Title: Distances and Neighbors in High Dimensions Author: Thomas Breuel Institution: UniKL

In [86]:

from scipy.spatial.distance import cdist
from numpy import sort as asort
def random_rotation(d): M = rand(d,d); M = dot(M.T,M); _,M = eig(dot(M.T,M)); return M

Lengths and Distances in High Dimensions¶

Distribution of Vector Lengths:

In [2]:

for d in [2,4,8,16,32]:
    vs = rand(100000,d)
    ds = sum(vs**2,axis=1)**.5
    plot(linspace(0,10,100),histogram(ds,100,range=(0,10))[0])

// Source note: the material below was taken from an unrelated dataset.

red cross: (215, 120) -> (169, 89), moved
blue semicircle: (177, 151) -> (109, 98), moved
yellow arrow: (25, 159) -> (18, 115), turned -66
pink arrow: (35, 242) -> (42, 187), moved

Distribution of Relative Vector Lengths:

In [3]:

for d in [2,4,8,16,32]:
    vs = rand(100000,d)
    ds = sum(vs**2,axis=1)**.5
    ds /= mean(ds)
    plot(linspace(0,4,100),histogram(ds,100,range=(0,4))[0])

Distribution of Relative Vector Lengths (large dims):

In [4]:

for d in [10,100,1000]:
    vs = rand(100000,d)
    ds = sum(vs**2,axis=1)**.5
    ds /= mean(ds)
    plot(linspace(0,4,100),histogram(ds,100,range=(0,4))[0])

Pairwise Distances:

In [5]:

from scipy.spatial.distance import cdist
for d in [10,100,1000]:
    vs = rand(10000,d)
    dists = cdist(vs,vs)
    for i in range(len(dists)): dists[i,i] = inf
    md = amin(dists,axis=1)
    md /= mean(md)
    plot(linspace(0,2,100),histogram(md,100,range=(0,2))[0])

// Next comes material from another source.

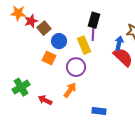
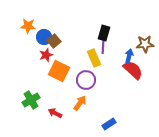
red star: (31, 21) -> (46, 55), moved
blue circle: (59, 41) -> (44, 37), moved
orange square: (49, 58) -> (59, 71), size x1.5
blue rectangle: (99, 111) -> (109, 124), turned -40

$\epsilon$-Approximate Nearest Neighbor¶

Fraction of Neighbors within 10% of Nearest Neighbor:

In [6]:

r = 1000
eps = 0.1
dims = [2,5,10,20,50,100,200,500,1000,2000]
fracs = []
for d in dims:
    vs = rand(r,d)
    dists = cdist(vs,vs)
    dists = asort(dists,axis=1)
    f = mean(sum(dists<((1+eps)*dists[:,1][:,newaxis]),axis=1)-1)*1.0/r
    fracs.append(f)

In [7]:

# probability that a randomly chosen vector has distance within 10% of nearest neighbor
gca().set_xscale("log"); plot(dims,fracs)

Out[7]:

[<matplotlib.lines.Line2D at 0x3b16410>]

Nearest Neighbor Classification and Approximate Nearest Neighbor Algorithms:

asymptotic error bounds for $k$-nearest neighbor assume random sampling
approximate nearest neighbor algorithms do not return random samples
a priori, this means that asymptotic error bounds do not apply

Instrinsic Dimension¶

Intrinsic Dimension:

just because a measurement is represented in $d$ dimensions doesn't mean that $d$ measurements are needed to describe it
fewer variables may be sufficient

In [8]:

l = rand(10000)
c = (l<0.5)*1
v = c_[cos(15*l),sin(15*l),l]

In [9]:

figsize(8,8)
from mpl_toolkits.mplot3d import Axes3D
gcf().add_subplot(111, projection='3d')
gca().scatter(v[:,0], v[:,1],v[:,2],c=array(["r","b"])[c],marker='o',alpha=0.5)

Out[9]:

<mpl_toolkits.mplot3d.art3d.Patch3DCollection at 0x3b16ed0>

In [10]:

v2 = v+0.05*randn(*v.shape)
figsize(8,8)
gcf().add_subplot(111, projection='3d')
gca().scatter(v2[:,0],v2[:,1],v2[:,2],c=array(["r","b"])[c],marker='o',alpha=0.5)

Out[10]:

<mpl_toolkits.mplot3d.art3d.Patch3DCollection at 0x4064f90>

In [11]:

vdists = mean(asort(cdist(v,v),axis=1),axis=0)
n = len(vdists)
plot(vdists,arange(n))

Out[11]:

[<matplotlib.lines.Line2D at 0x524a610>]

In [12]:

v2dists = mean(asort(cdist(v2,v2),axis=1),axis=0)
v3 = randn(*v.shape)/2
v3dists = mean(asort(cdist(v3,v3),axis=1),axis=0)

In [13]:

plot(vdists,arange(n))
plot(v2dists,arange(n))
plot(v3dists,arange(n))

Out[13]:

[<matplotlib.lines.Line2D at 0x6e4da10>]

At small scales, we see a linear growth in the number of neighbors for both the noise-free dataset and the noisy intrinsically 1D dataset.

In [14]:

xlim((0,0.7)); ylim((0,1000))
plot(vdists,arange(n))
plot(v2dists,arange(n))
plot(v3dists,arange(n))

Out[14]:

[<matplotlib.lines.Line2D at 0x69c3e90>]

In [15]:

v3z = randn(*v.shape)*0.2
v3zdists = mean(asort(cdist(v3z,v3z),axis=1),axis=0)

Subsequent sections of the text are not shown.